Provided records: Begin
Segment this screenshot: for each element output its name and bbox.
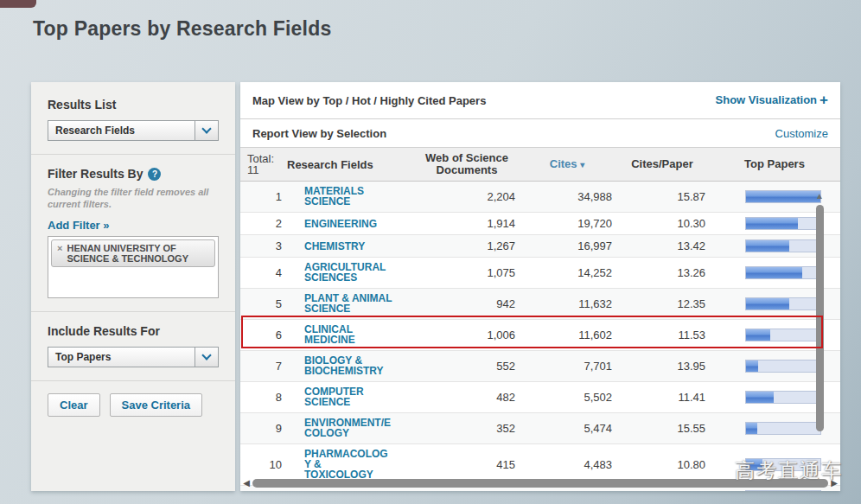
row-rank: 2 bbox=[240, 213, 285, 235]
sidebar-divider bbox=[31, 311, 235, 312]
top-papers-bar-fill bbox=[746, 392, 774, 403]
top-papers-bar-fill bbox=[746, 218, 798, 229]
save-criteria-button[interactable]: Save Criteria bbox=[110, 393, 203, 417]
results-table: Total: 11 Research Fields Web of Science… bbox=[240, 148, 840, 491]
top-papers-bar-fill bbox=[746, 360, 758, 372]
row-documents: 1,267 bbox=[415, 235, 519, 258]
row-documents: 1,006 bbox=[415, 320, 519, 351]
help-question-icon[interactable]: ? bbox=[148, 168, 161, 181]
top-papers-bar-fill bbox=[746, 267, 802, 278]
table-row: 8 COMPUTER SCIENCE 482 5,502 11.41 bbox=[240, 382, 840, 413]
row-cites-per-paper: 11.41 bbox=[615, 382, 709, 413]
research-field-link[interactable]: PLANT & ANIMAL SCIENCE bbox=[304, 293, 392, 314]
top-papers-bar bbox=[745, 329, 821, 341]
col-cites-per-paper: Cites/Paper bbox=[615, 148, 709, 182]
vertical-scrollbar-thumb[interactable] bbox=[816, 205, 824, 431]
filter-tags-box: × HENAN UNIVERSITY OF SCIENCE & TECHNOLO… bbox=[48, 236, 219, 298]
scroll-left-icon[interactable]: ◀ bbox=[240, 478, 252, 488]
row-rank: 5 bbox=[240, 289, 285, 320]
table-row: 3 CHEMISTRY 1,267 16,997 13.42 bbox=[240, 235, 840, 258]
row-cites-per-paper: 13.26 bbox=[615, 258, 709, 289]
row-cites: 11,602 bbox=[519, 320, 615, 351]
top-papers-bar bbox=[745, 297, 821, 310]
include-results-label: Include Results For bbox=[48, 324, 219, 338]
row-rank: 1 bbox=[240, 182, 285, 213]
top-papers-bar bbox=[745, 239, 821, 252]
row-cites-per-paper: 11.53 bbox=[615, 320, 709, 351]
top-papers-bar bbox=[745, 360, 821, 373]
row-cites: 14,252 bbox=[519, 258, 615, 289]
map-view-title: Map View by Top / Hot / Highly Cited Pap… bbox=[252, 94, 486, 107]
top-papers-bar bbox=[745, 490, 821, 491]
row-cites: 11,632 bbox=[519, 289, 615, 320]
top-papers-bar bbox=[745, 217, 821, 230]
table-row: 1 MATERIALS SCIENCE 2,204 34,988 15.87 bbox=[240, 182, 840, 213]
row-documents: 482 bbox=[415, 382, 519, 413]
customize-link[interactable]: Customize bbox=[775, 127, 828, 140]
row-documents: 2,204 bbox=[415, 182, 519, 213]
row-rank: 8 bbox=[240, 382, 285, 413]
research-field-link[interactable]: CLINICAL MEDICINE bbox=[304, 324, 355, 345]
scroll-up-icon[interactable]: ▲ bbox=[814, 191, 825, 201]
results-list-dropdown[interactable]: Research Fields bbox=[48, 120, 219, 141]
col-cites-sort[interactable]: Cites ▾ bbox=[519, 148, 615, 182]
top-papers-bar bbox=[745, 190, 821, 203]
row-documents: 1,914 bbox=[415, 213, 519, 235]
row-cites-per-paper: 13.95 bbox=[615, 351, 709, 382]
remove-filter-icon[interactable]: × bbox=[57, 243, 62, 253]
col-top-papers: Top Papers bbox=[709, 148, 840, 182]
top-papers-bar-fill bbox=[746, 329, 770, 341]
row-rank: 7 bbox=[240, 351, 285, 382]
row-rank: 3 bbox=[240, 235, 285, 258]
row-cites-per-paper: 13.42 bbox=[615, 235, 709, 258]
research-field-link[interactable]: COMPUTER SCIENCE bbox=[304, 386, 364, 407]
top-papers-bar-fill bbox=[746, 423, 757, 434]
total-count: Total: 11 bbox=[240, 148, 285, 182]
plus-icon: + bbox=[820, 92, 828, 108]
row-documents: 352 bbox=[415, 413, 519, 444]
row-cites-per-paper: 15.55 bbox=[615, 413, 709, 444]
top-papers-bar bbox=[745, 422, 821, 435]
row-cites: 7,701 bbox=[519, 351, 615, 382]
research-field-link[interactable]: MATERIALS SCIENCE bbox=[304, 186, 364, 207]
row-rank: 9 bbox=[240, 413, 285, 444]
sort-down-icon: ▾ bbox=[580, 160, 584, 169]
include-results-dropdown[interactable]: Top Papers bbox=[48, 347, 219, 367]
research-field-link[interactable]: CHEMISTRY bbox=[304, 241, 365, 252]
include-results-dropdown-value: Top Papers bbox=[48, 351, 195, 363]
main-panel: Map View by Top / Hot / Highly Cited Pap… bbox=[240, 82, 840, 491]
top-papers-bar-fill bbox=[746, 191, 820, 202]
filter-note: Changing the filter field removes all cu… bbox=[48, 186, 212, 211]
chevron-down-icon[interactable] bbox=[195, 121, 218, 140]
table-row: 7 BIOLOGY & BIOCHEMISTRY 552 7,701 13.95 bbox=[240, 351, 840, 382]
sidebar-divider bbox=[31, 380, 235, 381]
row-cites: 16,997 bbox=[519, 235, 615, 258]
clear-button[interactable]: Clear bbox=[48, 393, 100, 417]
add-filter-link[interactable]: Add Filter » bbox=[48, 219, 110, 232]
table-row: 6 CLINICAL MEDICINE 1,006 11,602 11.53 bbox=[240, 320, 840, 351]
research-field-link[interactable]: PHARMACOLOG Y & TOXICOLOGY bbox=[304, 449, 388, 480]
row-documents: 942 bbox=[415, 289, 519, 320]
results-list-dropdown-value: Research Fields bbox=[48, 124, 195, 137]
row-cites-per-paper: 15.87 bbox=[615, 182, 709, 213]
research-field-link[interactable]: BIOLOGY & BIOCHEMISTRY bbox=[304, 355, 384, 376]
col-documents: Web of Science Documents bbox=[415, 148, 519, 182]
chevron-down-icon[interactable] bbox=[195, 348, 218, 367]
top-papers-bar-fill bbox=[746, 298, 789, 309]
filter-tag[interactable]: × HENAN UNIVERSITY OF SCIENCE & TECHNOLO… bbox=[51, 239, 215, 267]
filter-results-label: Filter Results By bbox=[48, 167, 143, 181]
results-list-label: Results List bbox=[48, 98, 219, 112]
research-field-link[interactable]: ENVIRONMENT/E COLOGY bbox=[304, 418, 391, 438]
page-title: Top Papers by Research Fields bbox=[33, 17, 331, 41]
research-field-link[interactable]: AGRICULTURAL SCIENCES bbox=[304, 262, 386, 283]
top-papers-bar-fill bbox=[746, 240, 789, 252]
col-research-fields: Research Fields bbox=[285, 148, 415, 182]
row-documents: 552 bbox=[415, 351, 519, 382]
table-row: 2 ENGINEERING 1,914 19,720 10.30 bbox=[240, 213, 840, 235]
vertical-scrollbar[interactable]: ▲ bbox=[814, 191, 825, 431]
sidebar-divider bbox=[31, 154, 235, 155]
show-visualization-link[interactable]: Show Visualization+ bbox=[716, 92, 828, 109]
research-field-link[interactable]: ENGINEERING bbox=[304, 219, 377, 229]
row-cites: 19,720 bbox=[519, 213, 615, 235]
table-row: 4 AGRICULTURAL SCIENCES 1,075 14,252 13.… bbox=[240, 258, 840, 289]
Provided records: End
## Work item
Everything in the material above must be repeated exactly, apart from its pictures.

## Response to this task
Segment this screenshot: for each element output its name and bbox.
row-rank: 2 bbox=[240, 213, 285, 235]
sidebar-divider bbox=[31, 311, 235, 312]
top-papers-bar-fill bbox=[746, 392, 774, 403]
top-papers-bar-fill bbox=[746, 218, 798, 229]
save-criteria-button[interactable]: Save Criteria bbox=[110, 393, 203, 417]
results-table: Total: 11 Research Fields Web of Science… bbox=[240, 148, 840, 491]
top-papers-bar-fill bbox=[746, 360, 758, 372]
row-documents: 1,267 bbox=[415, 235, 519, 258]
row-documents: 1,006 bbox=[415, 320, 519, 351]
help-question-icon[interactable]: ? bbox=[148, 168, 161, 181]
top-papers-bar-fill bbox=[746, 267, 802, 278]
table-row: 8 COMPUTER SCIENCE 482 5,502 11.41 bbox=[240, 382, 840, 413]
row-cites-per-paper: 11.41 bbox=[615, 382, 709, 413]
research-field-link[interactable]: PLANT & ANIMAL SCIENCE bbox=[304, 293, 392, 314]
top-papers-bar bbox=[745, 329, 821, 341]
col-cites-per-paper: Cites/Paper bbox=[615, 148, 709, 182]
vertical-scrollbar-thumb[interactable] bbox=[816, 205, 824, 431]
filter-tags-box: × HENAN UNIVERSITY OF SCIENCE & TECHNOLO… bbox=[48, 236, 219, 298]
scroll-left-icon[interactable]: ◀ bbox=[240, 478, 252, 488]
row-rank: 5 bbox=[240, 289, 285, 320]
table-row: 3 CHEMISTRY 1,267 16,997 13.42 bbox=[240, 235, 840, 258]
row-cites-per-paper: 13.26 bbox=[615, 258, 709, 289]
row-cites: 11,602 bbox=[519, 320, 615, 351]
top-papers-bar bbox=[745, 297, 821, 310]
include-results-label: Include Results For bbox=[48, 324, 219, 338]
row-rank: 1 bbox=[240, 182, 285, 213]
top-papers-bar bbox=[745, 239, 821, 252]
row-cites-per-paper: 11.53 bbox=[615, 320, 709, 351]
top-papers-bar bbox=[745, 360, 821, 373]
row-cites: 14,252 bbox=[519, 258, 615, 289]
map-view-title: Map View by Top / Hot / Highly Cited Pap… bbox=[252, 94, 486, 107]
top-papers-bar bbox=[745, 490, 821, 491]
row-cites: 11,632 bbox=[519, 289, 615, 320]
top-papers-bar bbox=[745, 217, 821, 230]
table-row: 1 MATERIALS SCIENCE 2,204 34,988 15.87 bbox=[240, 182, 840, 213]
row-documents: 482 bbox=[415, 382, 519, 413]
customize-link[interactable]: Customize bbox=[775, 127, 828, 140]
row-documents: 2,204 bbox=[415, 182, 519, 213]
row-rank: 8 bbox=[240, 382, 285, 413]
research-field-link[interactable]: CLINICAL MEDICINE bbox=[304, 324, 355, 345]
scroll-up-icon[interactable]: ▲ bbox=[814, 191, 825, 201]
results-list-dropdown[interactable]: Research Fields bbox=[48, 120, 219, 141]
col-cites-sort[interactable]: Cites ▾ bbox=[519, 148, 615, 182]
top-papers-bar bbox=[745, 190, 821, 203]
row-documents: 1,914 bbox=[415, 213, 519, 235]
row-cites-per-paper: 13.95 bbox=[615, 351, 709, 382]
remove-filter-icon[interactable]: × bbox=[57, 243, 62, 253]
col-top-papers: Top Papers bbox=[709, 148, 840, 182]
top-papers-bar-fill bbox=[746, 329, 770, 341]
row-rank: 7 bbox=[240, 351, 285, 382]
row-rank: 3 bbox=[240, 235, 285, 258]
row-cites-per-paper: 13.42 bbox=[615, 235, 709, 258]
research-field-link[interactable]: COMPUTER SCIENCE bbox=[304, 386, 364, 407]
top-papers-bar-fill bbox=[746, 423, 757, 434]
total-count: Total: 11 bbox=[240, 148, 285, 182]
plus-icon: + bbox=[820, 92, 828, 108]
row-documents: 352 bbox=[415, 413, 519, 444]
row-cites-per-paper: 15.55 bbox=[615, 413, 709, 444]
top-papers-bar bbox=[745, 422, 821, 435]
row-cites: 7,701 bbox=[519, 351, 615, 382]
research-field-link[interactable]: MATERIALS SCIENCE bbox=[304, 186, 364, 207]
row-rank: 9 bbox=[240, 413, 285, 444]
sort-down-icon: ▾ bbox=[580, 160, 584, 169]
include-results-dropdown[interactable]: Top Papers bbox=[48, 347, 219, 367]
research-field-link[interactable]: CHEMISTRY bbox=[304, 241, 365, 252]
include-results-dropdown-value: Top Papers bbox=[48, 351, 195, 363]
main-panel: Map View by Top / Hot / Highly Cited Pap… bbox=[240, 82, 840, 491]
top-papers-bar-fill bbox=[746, 191, 820, 202]
filter-note: Changing the filter field removes all cu… bbox=[48, 186, 212, 211]
chevron-down-icon[interactable] bbox=[195, 121, 218, 140]
table-row: 7 BIOLOGY & BIOCHEMISTRY 552 7,701 13.95 bbox=[240, 351, 840, 382]
sidebar-divider bbox=[31, 380, 235, 381]
row-cites: 16,997 bbox=[519, 235, 615, 258]
clear-button[interactable]: Clear bbox=[48, 393, 100, 417]
add-filter-link[interactable]: Add Filter » bbox=[48, 219, 110, 232]
table-row: 6 CLINICAL MEDICINE 1,006 11,602 11.53 bbox=[240, 320, 840, 351]
research-field-link[interactable]: PHARMACOLOG Y & TOXICOLOGY bbox=[304, 449, 388, 480]
row-documents: 942 bbox=[415, 289, 519, 320]
results-list-dropdown-value: Research Fields bbox=[48, 124, 195, 137]
row-cites-per-paper: 15.87 bbox=[615, 182, 709, 213]
research-field-link[interactable]: BIOLOGY & BIOCHEMISTRY bbox=[304, 355, 384, 376]
col-documents: Web of Science Documents bbox=[415, 148, 519, 182]
chevron-down-icon[interactable] bbox=[195, 348, 218, 367]
top-papers-bar-fill bbox=[746, 298, 789, 309]
filter-tag[interactable]: × HENAN UNIVERSITY OF SCIENCE & TECHNOLO… bbox=[51, 239, 215, 267]
filter-results-label: Filter Results By bbox=[48, 167, 143, 181]
results-list-label: Results List bbox=[48, 98, 219, 112]
research-field-link[interactable]: ENVIRONMENT/E COLOGY bbox=[304, 418, 391, 438]
page-title: Top Papers by Research Fields bbox=[33, 17, 331, 41]
research-field-link[interactable]: AGRICULTURAL SCIENCES bbox=[304, 262, 386, 283]
top-papers-bar-fill bbox=[746, 240, 789, 252]
col-research-fields: Research Fields bbox=[285, 148, 415, 182]
row-documents: 552 bbox=[415, 351, 519, 382]
table-row: 2 ENGINEERING 1,914 19,720 10.30 bbox=[240, 213, 840, 235]
vertical-scrollbar[interactable]: ▲ bbox=[814, 191, 825, 431]
sidebar-divider bbox=[31, 154, 235, 155]
show-visualization-link[interactable]: Show Visualization+ bbox=[716, 92, 828, 109]
research-field-link[interactable]: ENGINEERING bbox=[304, 219, 377, 229]
row-cites: 19,720 bbox=[519, 213, 615, 235]
table-row: 4 AGRICULTURAL SCIENCES 1,075 14,252 13.… bbox=[240, 258, 840, 289]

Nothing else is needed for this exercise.